• **Exercise aim**:
All of the entries should be restated word for word, but without their pictures.

= = =

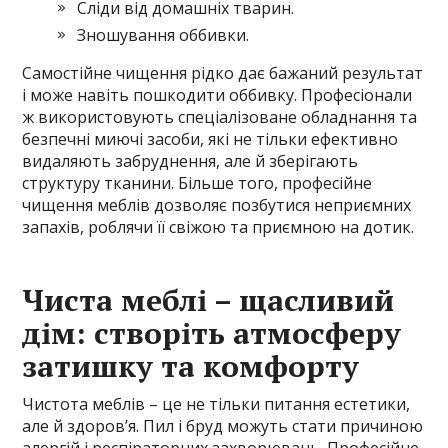
Сліди від домашніх тварин.
Зношування оббивки.
Самостійне чищення рідко дає бажаний результат
і може навіть пошкодити оббивку. Професіонали
ж використовують спеціалізоване обладнання та
безпечні миючі засоби, які не тільки ефективно
видаляють забруднення, але й зберігають
структуру тканини. Більше того, професійне
чищення меблів дозволяє позбутися неприємних
запахів, роблячи її свіжою та приємною на дотик.
Чиста меблі – щасливий
дім: створіть атмосферу
затишку та комфорту
Чистота меблів – це не тільки питання естетики,
але й здоров’я. Пил і бруд можуть стати причиною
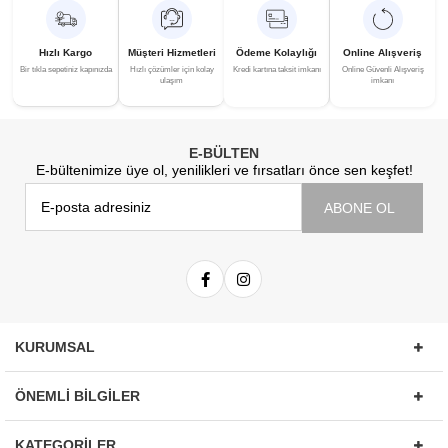
Hızlı Kargo
Müşteri Hizmetleri
Ödeme Kolaylığı
Online Alışveriş
Bir tıkla sepetiniz kapınızda
Hızlı çözümler için kolay
Kredi kartına taksit imkanı
Online Güvenli Alışveriş
ulaşım
imkanı
E-BÜLTEN
E-bültenimize üye ol, yenilikleri ve fırsatları önce sen keşfet!
ABONE OL
KURUMSAL
ÖNEMLİ BİLGİLER
KATEGORİLER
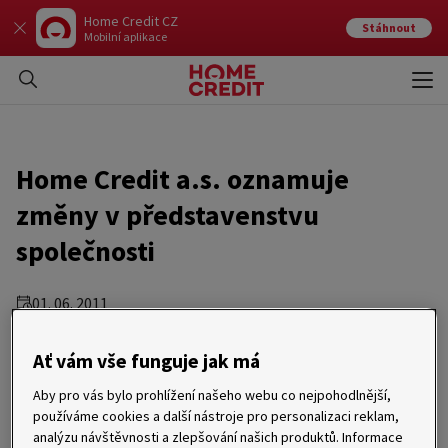
Home Credit CZ
Stáhnout
Mobilní aplikace
Otev
Zavří
Home Credit a.s. oznamuje
změny v představenstvu
společnosti
01. 06. 2011
Brno 1. června 2011 – Home Credit a.s. oznamuje změny
Ať vám vše funguje jak má
v představenstvu společnosti. Novým předsedou
představenstva se stal David Bystrzycki, který nahradil Ericha
Aby pro vás bylo prohlížení našeho webu co nejpohodlnější,
Čomora. Změnilo se i složení členů představenstva: Luděk Jírů
používáme cookies a další nástroje pro personalizaci reklam,
a Marie Nekvapilová vystřídali Luboše Berkovce a Andreu
Zatloukalovou.
analýzu návštěvnosti a zlepšování našich produktů. Informace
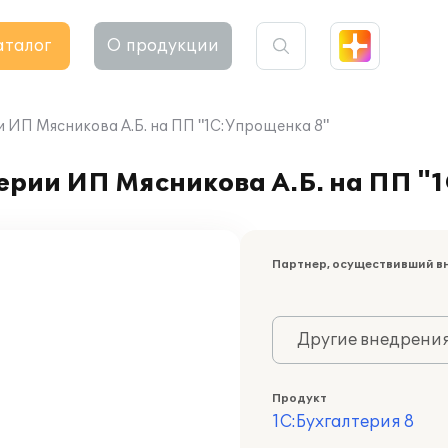
аталог
О продукции
 ИП Мясникова А.Б. на ПП "1С:Упрощенка 8"
ерии ИП Мясникова А.Б. на ПП "
Партнер, осуществивший в
Другие внедрени
Продукт
1С:Бухгалтерия 8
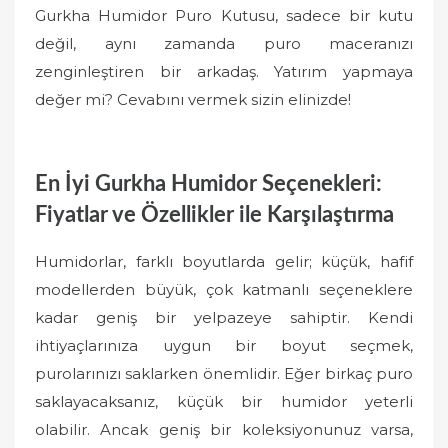
Gurkha Humidor Puro Kutusu, sadece bir kutu
değil, aynı zamanda puro maceranızı
zenginleştiren bir arkadaş. Yatırım yapmaya
değer mi? Cevabını vermek sizin elinizde!
En İyi Gurkha Humidor Seçenekleri:
Fiyatlar ve Özellikler ile Karşılaştırma
Humidorlar, farklı boyutlarda gelir; küçük, hafif
modellerden büyük, çok katmanlı seçeneklere
kadar geniş bir yelpazeye sahiptir. Kendi
ihtiyaçlarınıza uygun bir boyut seçmek,
purolarınızı saklarken önemlidir. Eğer birkaç puro
saklayacaksanız, küçük bir humidor yeterli
olabilir. Ancak geniş bir koleksiyonunuz varsa,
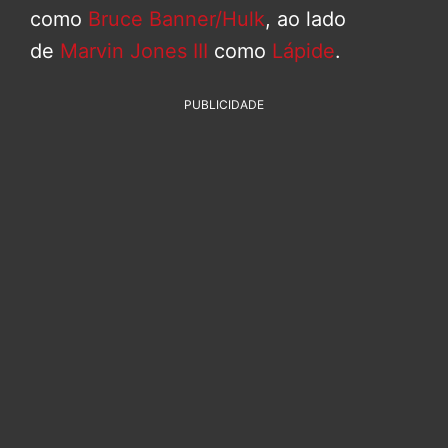
como
Bruce Banner/Hulk
, ao lado
de
Marvin Jones III
como
Lápide
.
PUBLICIDADE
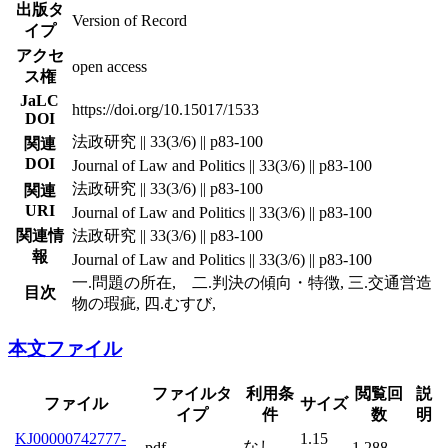
出版タ
Version of Record
イプ
アクセ
open access
ス権
JaLC
https://doi.org/10.15017/1533
DOI
法政研究 || 33(3/6) || p83-100
関連
DOI
Journal of Law and Politics || 33(3/6) || p83-100
法政研究 || 33(3/6) || p83-100
関連
URI
Journal of Law and Politics || 33(3/6) || p83-100
関連情
法政研究 || 33(3/6) || p83-100
報
Journal of Law and Politics || 33(3/6) || p83-100
一.問題の所在, 二.判決の傾向・特徴, 三.交通営造
目次
物の瑕疵, 四.むすび,
本文ファイル
ファイルタ
利用条
閲覧回
説
ファイル
サイズ
イプ
件
数
明
KJ00000742777-
1.15
なし
pdf
1,288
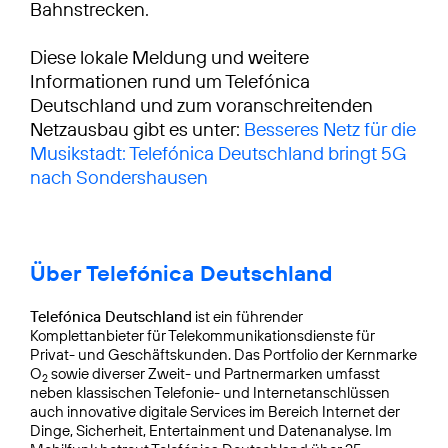
Bahnstrecken.
Diese lokale Meldung und weitere
Informationen rund um Telefónica
Deutschland und zum voranschreitenden
Netzausbau gibt es unter:
Besseres Netz für die
Musikstadt: Telefónica Deutschland bringt 5G
nach Sondershausen
Über Telefónica Deutschland
Telefónica Deutschland
ist ein führender
Komplettanbieter für Telekommunikationsdienste für
Privat- und Geschäftskunden. Das Portfolio der Kernmarke
O
sowie diverser Zweit- und Partnermarken umfasst
2
neben klassischen Telefonie- und Internetanschlüssen
auch innovative digitale Services im Bereich Internet der
Dinge, Sicherheit, Entertainment und Datenanalyse. Im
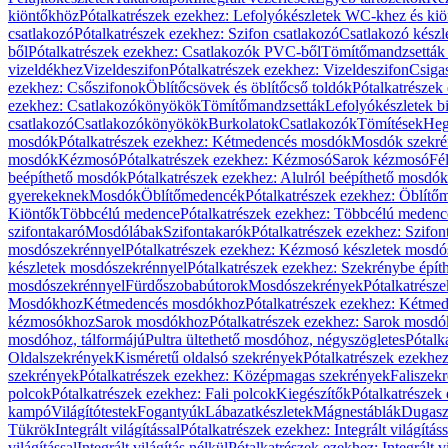
kiöntőkhöz
Pótalkatrészek ezekhez: Lefolyókészletek WC-khez és ki
csatlakozó
Pótalkatrészek ezekhez: Szifon csatlakozó
Csatlakozó készl
ből
Pótalkatrészek ezekhez: Csatlakozók PVC-ből
Tömítőmandzsetták
vizeldékhez
Vizeldeszifon
Pótalkatrészek ezekhez: Vizeldeszifon
Csiga
ezekhez: Csőszifonok
Öblítőcsövek és öblítőcső toldók
Pótalkatrészek
ezekhez: Csatlakozókönyökök
Tömítőmandzsetták
Lefolyókészletek b
csatlakozó
Csatlakozókönyökök
Burkolatok
Csatlakozók
Tömítések
Heg
mosdók
Pótalkatrészek ezekhez: Kétmedencés mosdók
Mosdók szekré
mosdók
Kézmosó
Pótalkatrészek ezekhez: Kézmosó
Sarok kézmosó
Fé
beépíthető mosdók
Pótalkatrészek ezekhez: Alulról beépíthető mosdók
gyerekeknek
Mosdók
Öblítőmedencék
Pótalkatrészek ezekhez: Öblít
Kiöntők
Többcélú medence
Pótalkatrészek ezekhez: Többcélú medenc
szifontakaró
Mosdólábak
Szifontakarók
Pótalkatrészek ezekhez: Szifon
mosdószekrénnyel
Pótalkatrészek ezekhez: Kézmosó készletek mosdó
készletek mosdószekrénnyel
Pótalkatrészek ezekhez: Szekrénybe épí
mosdószekrénnyel
Fürdőszobabútorok
Mosdószekrények
Pótalkatrész
Mosdókhoz
Kétmedencés mosdókhoz
Pótalkatrészek ezekhez: Kétm
kézmosókhoz
Sarok mosdókhoz
Pótalkatrészek ezekhez: Sarok mosd
mosdóhoz, tálformájú
Pultra ültethető mosdóhoz, négyszögletes
Pótalk
Oldalszekrények
Kisméretű oldalsó szekrények
Pótalkatrészek ezekhe
szekrények
Pótalkatrészek ezekhez: Középmagas szekrények
Faliszek
polcok
Pótalkatrészek ezekhez: Fali polcok
Kiegészítők
Pótalkatrészek
kampó
Világítótestek
Fogantyúk
Lábazatkészletek
Mágnestáblák
Dugasz
Tükrök
Integrált világítással
Pótalkatrészek ezekhez: Integrált világításs
világítással
Integrált világítás nélkül
Pótalkatrészek ezekhez: Integrált vi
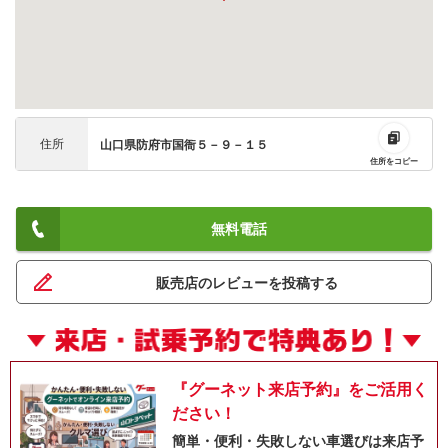
住所
山口県防府市国衙５－９－１５
住所をコピー
無料電話
販売店のレビューを投稿する
『グーネット来店予約』をご活用く
ださい！
簡単・便利・失敗しない車選びは来店予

= = =

• **Worked solution**:
Сліди від домашніх тварин.
Зношування оббивки.
Самостійне чищення рідко дає бажаний результат
і може навіть пошкодити оббивку. Професіонали
ж використовують спеціалізоване обладнання та
безпечні миючі засоби, які не тільки ефективно
видаляють забруднення, але й зберігають
структуру тканини. Більше того, професійне
чищення меблів дозволяє позбутися неприємних
запахів, роблячи її свіжою та приємною на дотик.
Чиста меблі – щасливий
дім: створіть атмосферу
затишку та комфорту
Чистота меблів – це не тільки питання естетики,
але й здоров’я. Пил і бруд можуть стати причиною
Hızlı Kargo
Müşteri Hizmetleri
Ödeme Kolaylığı
Online Alışveriş
Bir tıkla sepetiniz kapınızda
Hızlı çözümler için kolay
Kredi kartına taksit imkanı
Online Güvenli Alışveriş
ulaşım
imkanı
E-BÜLTEN
E-bültenimize üye ol, yenilikleri ve fırsatları önce sen keşfet!
ABONE OL
KURUMSAL
ÖNEMLİ BİLGİLER
KATEGORİLER
Home Credit CZ
Stáhnout
Mobilní aplikace
Otev
Zavří
Home Credit a.s. oznamuje
změny v představenstvu
společnosti
01. 06. 2011
Brno 1. června 2011 – Home Credit a.s. oznamuje změny
Ať vám vše funguje jak má
v představenstvu společnosti. Novým předsedou
představenstva se stal David Bystrzycki, který nahradil Ericha
Aby pro vás bylo prohlížení našeho webu co nejpohodlnější,
Čomora. Změnilo se i složení členů představenstva: Luděk Jírů
používáme cookies a další nástroje pro personalizaci reklam,
a Marie Nekvapilová vystřídali Luboše Berkovce a Andreu
Zatloukalovou.
analýzu návštěvnosti a zlepšování našich produktů. Informace
аталог
О продукции
 ИП Мясникова А.Б. на ПП "1С:Упрощенка 8"
ерии ИП Мясникова А.Б. на ПП "
Партнер, осуществивший в
Другие внедрени
Продукт
1С:Бухгалтерия 8
Gurkha Humidor Puro Kutusu, sadece bir kutu
değil, aynı zamanda puro maceranızı
zenginleştiren bir arkadaş. Yatırım yapmaya
değer mi? Cevabını vermek sizin elinizde!
En İyi Gurkha Humidor Seçenekleri:
Fiyatlar ve Özellikler ile Karşılaştırma
Humidorlar, farklı boyutlarda gelir; küçük, hafif
modellerden büyük, çok katmanlı seçeneklere
kadar geniş bir yelpazeye sahiptir. Kendi
ihtiyaçlarınıza uygun bir boyut seçmek,
purolarınızı saklarken önemlidir. Eğer birkaç puro
saklayacaksanız, küçük bir humidor yeterli
olabilir. Ancak geniş bir koleksiyonunuz varsa,
como
Bruce Banner/Hulk
, ao lado
de
Marvin Jones III
como
Lápide
.
PUBLICIDADE
出版タ
Version of Record
イプ
アクセ
open access
ス権
JaLC
https://doi.org/10.15017/1533
DOI
法政研究 || 33(3/6) || p83-100
関連
DOI
Journal of Law and Politics || 33(3/6) || p83-100
法政研究 || 33(3/6) || p83-100
関連
URI
Journal of Law and Politics || 33(3/6) || p83-100
関連情
法政研究 || 33(3/6) || p83-100
報
Journal of Law and Politics || 33(3/6) || p83-100
一.問題の所在, 二.判決の傾向・特徴, 三.交通営造
目次
物の瑕疵, 四.むすび,
本文ファイル
ファイルタ
利用条
閲覧回
説
ファイル
サイズ
イプ
件
数
明
KJ00000742777-
1.15
なし
pdf
1,288
Bahnstrecken.
Diese lokale Meldung und weitere
Informationen rund um Telefónica
Deutschland und zum voranschreitenden
Netzausbau gibt es unter:
Besseres Netz für die
Musikstadt: Telefónica Deutschland bringt 5G
nach Sondershausen
Über Telefónica Deutschland
Telefónica Deutschland
ist ein führender
Komplettanbieter für Telekommunikationsdienste für
Privat- und Geschäftskunden. Das Portfolio der Kernmarke
O
sowie diverser Zweit- und Partnermarken umfasst
2
neben klassischen Telefonie- und Internetanschlüssen
auch innovative digitale Services im Bereich Internet der
Dinge, Sicherheit, Entertainment und Datenanalyse. Im
kiöntőkhöz
Pótalkatrészek ezekhez: Lefolyókészletek WC-khez és ki
csatlakozó
Pótalkatrészek ezekhez: Szifon csatlakozó
Csatlakozó készl
ből
Pótalkatrészek ezekhez: Csatlakozók PVC-ből
Tömítőmandzsetták
vizeldékhez
Vizeldeszifon
Pótalkatrészek ezekhez: Vizeldeszifon
Csiga
ezekhez: Csőszifonok
Öblítőcsövek és öblítőcső toldók
Pótalkatrészek
ezekhez: Csatlakozókönyökök
Tömítőmandzsetták
Lefolyókészletek b
csatlakozó
Csatlakozókönyökök
Burkolatok
Csatlakozók
Tömítések
Heg
mosdók
Pótalkatrészek ezekhez: Kétmedencés mosdók
Mosdók szekré
mosdók
Kézmosó
Pótalkatrészek ezekhez: Kézmosó
Sarok kézmosó
Fé
beépíthető mosdók
Pótalkatrészek ezekhez: Alulról beépíthető mosdók
gyerekeknek
Mosdók
Öblítőmedencék
Pótalkatrészek ezekhez: Öblít
Kiöntők
Többcélú medence
Pótalkatrészek ezekhez: Többcélú medenc
szifontakaró
Mosdólábak
Szifontakarók
Pótalkatrészek ezekhez: Szifon
mosdószekrénnyel
Pótalkatrészek ezekhez: Kézmosó készletek mosdó
készletek mosdószekrénnyel
Pótalkatrészek ezekhez: Szekrénybe épí
mosdószekrénnyel
Fürdőszobabútorok
Mosdószekrények
Pótalkatrész
Mosdókhoz
Kétmedencés mosdókhoz
Pótalkatrészek ezekhez: Kétm
kézmosókhoz
Sarok mosdókhoz
Pótalkatrészek ezekhez: Sarok mosd
mosdóhoz, tálformájú
Pultra ültethető mosdóhoz, négyszögletes
Pótalk
Oldalszekrények
Kisméretű oldalsó szekrények
Pótalkatrészek ezekhe
szekrények
Pótalkatrészek ezekhez: Középmagas szekrények
Faliszek
polcok
Pótalkatrészek ezekhez: Fali polcok
Kiegészítők
Pótalkatrészek
kampó
Világítótestek
Fogantyúk
Lábazatkészletek
Mágnestáblák
Dugasz
Tükrök
Integrált világítással
Pótalkatrészek ezekhez: Integrált világításs
világítással
Integrált világítás nélkül
Pótalkatrészek ezekhez: Integrált vi
住所
山口県防府市国衙５－９－１５
住所をコピー
無料電話
販売店のレビューを投稿する
『グーネット来店予約』をご活用く
ださい！
簡単・便利・失敗しない車選びは来店予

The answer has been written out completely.